How does CADA enable data pooling for automotive AI models?

As proposed, the Cloud and AI Development Act (CADA) creates a specific legal and operational framework to overcome data silos in the automotive sector.

Summary As proposed, the Cloud and AI Development Act (CADA) creates a specific legal and operational framework to overcome data silos in the automotive sector. Recital 19 explicitly mandates that the Commission facilitate data pooling across industrial sectors through trusted third parties to train specialised AI models, while strictly preserving intellectual property rights. This is operationalized through the Cloud and AI Leadership Initiatives (Title II), which would enable secure large-scale data pooling using privacy-enhancing technologies. Furthermore, the proposal encourages the exploration of secure and verifiable compute approaches to enable AI deployment in sensitive contexts, such as autonomous driving and safety-critical manufacturing, ensuring that collaboration does not compromise proprietary data or operational security.

Detail

The automotive industry stands at a critical juncture where the development of advanced AI—particularly for autonomous driving, predictive maintenance, and industrial robotics—requires vast, diverse datasets that no single manufacturer possesses. The proposed Cloud and AI Development Act (CADA), COM(2026) 502 final, addresses this bottleneck not by mandating data sharing, but by constructing a sovereign, secure infrastructure that makes pooling viable. The legislation targets the "industrial AI" and "physical AI" domains, providing the legal certainty and technical enablers necessary for manufacturers, suppliers, and research entities to collaborate without fear of IP leakage or sovereignty risks.

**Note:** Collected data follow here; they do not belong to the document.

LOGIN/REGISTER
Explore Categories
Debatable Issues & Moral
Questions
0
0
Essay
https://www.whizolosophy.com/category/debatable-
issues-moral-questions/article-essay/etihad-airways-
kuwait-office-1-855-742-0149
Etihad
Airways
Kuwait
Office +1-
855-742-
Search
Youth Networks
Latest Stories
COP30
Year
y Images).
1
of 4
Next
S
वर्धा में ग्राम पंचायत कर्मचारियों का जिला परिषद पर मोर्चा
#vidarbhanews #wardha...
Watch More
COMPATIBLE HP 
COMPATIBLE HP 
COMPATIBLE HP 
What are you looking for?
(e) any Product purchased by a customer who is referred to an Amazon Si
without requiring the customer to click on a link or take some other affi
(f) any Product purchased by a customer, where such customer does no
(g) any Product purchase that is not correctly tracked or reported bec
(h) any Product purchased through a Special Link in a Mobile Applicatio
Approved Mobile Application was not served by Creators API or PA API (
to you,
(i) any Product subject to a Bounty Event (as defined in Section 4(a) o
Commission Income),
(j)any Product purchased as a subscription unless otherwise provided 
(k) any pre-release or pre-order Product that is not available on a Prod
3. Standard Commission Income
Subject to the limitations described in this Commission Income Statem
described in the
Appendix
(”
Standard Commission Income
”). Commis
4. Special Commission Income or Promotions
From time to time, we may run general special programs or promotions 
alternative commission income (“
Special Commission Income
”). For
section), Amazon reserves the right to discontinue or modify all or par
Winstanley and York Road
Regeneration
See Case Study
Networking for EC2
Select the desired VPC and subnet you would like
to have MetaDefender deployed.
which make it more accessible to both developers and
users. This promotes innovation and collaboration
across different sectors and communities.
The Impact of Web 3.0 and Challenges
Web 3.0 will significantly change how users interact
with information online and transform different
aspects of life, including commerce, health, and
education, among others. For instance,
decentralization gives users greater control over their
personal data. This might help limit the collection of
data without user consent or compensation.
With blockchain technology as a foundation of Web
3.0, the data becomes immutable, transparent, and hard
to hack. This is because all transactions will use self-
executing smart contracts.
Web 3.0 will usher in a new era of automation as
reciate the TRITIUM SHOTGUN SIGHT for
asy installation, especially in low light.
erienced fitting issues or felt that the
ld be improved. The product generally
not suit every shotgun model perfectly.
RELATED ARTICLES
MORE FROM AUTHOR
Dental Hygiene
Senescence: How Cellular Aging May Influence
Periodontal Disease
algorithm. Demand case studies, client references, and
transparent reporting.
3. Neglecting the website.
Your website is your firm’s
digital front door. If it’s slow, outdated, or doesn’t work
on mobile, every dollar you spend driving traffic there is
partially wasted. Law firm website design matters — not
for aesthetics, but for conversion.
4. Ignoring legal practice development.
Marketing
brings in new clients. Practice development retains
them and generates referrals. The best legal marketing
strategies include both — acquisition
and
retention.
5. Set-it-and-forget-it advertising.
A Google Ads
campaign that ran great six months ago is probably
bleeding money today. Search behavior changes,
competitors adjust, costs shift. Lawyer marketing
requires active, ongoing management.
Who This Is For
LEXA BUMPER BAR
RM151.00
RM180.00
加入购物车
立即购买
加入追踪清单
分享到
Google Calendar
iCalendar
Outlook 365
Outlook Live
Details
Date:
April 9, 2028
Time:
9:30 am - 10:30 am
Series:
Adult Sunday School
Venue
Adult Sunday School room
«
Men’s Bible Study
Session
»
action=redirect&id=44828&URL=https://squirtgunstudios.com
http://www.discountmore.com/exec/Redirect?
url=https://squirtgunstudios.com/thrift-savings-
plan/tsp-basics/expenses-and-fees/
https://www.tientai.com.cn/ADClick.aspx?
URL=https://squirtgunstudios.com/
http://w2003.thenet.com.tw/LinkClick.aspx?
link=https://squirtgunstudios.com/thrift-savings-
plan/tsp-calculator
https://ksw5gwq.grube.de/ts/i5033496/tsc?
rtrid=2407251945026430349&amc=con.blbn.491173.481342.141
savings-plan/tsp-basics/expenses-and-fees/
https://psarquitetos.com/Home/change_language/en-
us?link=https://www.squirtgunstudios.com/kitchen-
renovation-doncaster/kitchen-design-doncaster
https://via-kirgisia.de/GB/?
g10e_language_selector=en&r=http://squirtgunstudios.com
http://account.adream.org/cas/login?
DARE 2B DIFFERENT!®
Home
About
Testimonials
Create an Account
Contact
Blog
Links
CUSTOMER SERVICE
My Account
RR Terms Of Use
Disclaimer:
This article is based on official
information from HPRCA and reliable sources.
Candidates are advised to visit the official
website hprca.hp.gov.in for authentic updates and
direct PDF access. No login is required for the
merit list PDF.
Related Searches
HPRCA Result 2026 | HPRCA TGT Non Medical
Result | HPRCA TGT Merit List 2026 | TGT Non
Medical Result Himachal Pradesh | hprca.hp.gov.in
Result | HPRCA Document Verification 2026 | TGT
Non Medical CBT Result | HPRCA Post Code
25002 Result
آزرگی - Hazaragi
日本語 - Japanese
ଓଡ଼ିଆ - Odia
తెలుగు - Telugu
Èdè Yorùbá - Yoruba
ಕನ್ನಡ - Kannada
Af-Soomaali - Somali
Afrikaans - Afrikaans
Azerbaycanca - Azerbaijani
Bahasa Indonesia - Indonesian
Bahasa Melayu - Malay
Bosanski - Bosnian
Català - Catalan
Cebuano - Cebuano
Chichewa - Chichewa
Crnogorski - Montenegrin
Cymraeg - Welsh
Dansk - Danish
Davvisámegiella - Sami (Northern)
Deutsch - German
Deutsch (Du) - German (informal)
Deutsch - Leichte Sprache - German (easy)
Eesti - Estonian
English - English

The Legal Mandate: Recital 19 and the Role of Trusted Third Parties

The most direct legal basis for automotive data pooling in the proposal is found in Recital 19 of the explanatory memorandum. This recital identifies the automotive sector as a priority for the Apply AI Strategy and explicitly outlines the Commission's role in facilitating collaboration. It states:

"In manufacturing, the Commission should facilitate data pooling across industrial sectors through trusted third parties to train specialised AI models, ensuring a sufficient volume of training data, while strictly preserving intellectual property rights."

This provision is significant because it shifts the paradigm from direct peer-to-peer data exchange (which carries high legal and commercial risk) to a model mediated by trusted third parties. In the context of the automotive stack, these third parties would likely be entities certified under the Union's sovereignty framework or designated as Experience and Acceleration Centres for AI (Centres for AI) under Article 5. These entities would act as neutral custodians or technical facilitators, managing the pooling process in a way that ensures data remains protected while contributing to the collective training of models.

The recital further emphasizes the dual objective: ensuring a sufficient volume of training data (critical for overcoming the "long tail" of edge cases in autonomous driving) while strictly preserving intellectual property rights. This balance is the cornerstone of the proposal's approach to industrial AI, acknowledging that data is a core competitive asset for automotive OEMs and suppliers.

Operationalizing Pooling: Article 4 and Secure Technologies

The mandate in Recital 19 is operationalized through Article 4, which defines the operational objectives of the Cloud and AI Leadership Initiatives. Specifically, Article 4(5) sets out the goals for "industrial AI" across the Union's strategic sectors, including automotive.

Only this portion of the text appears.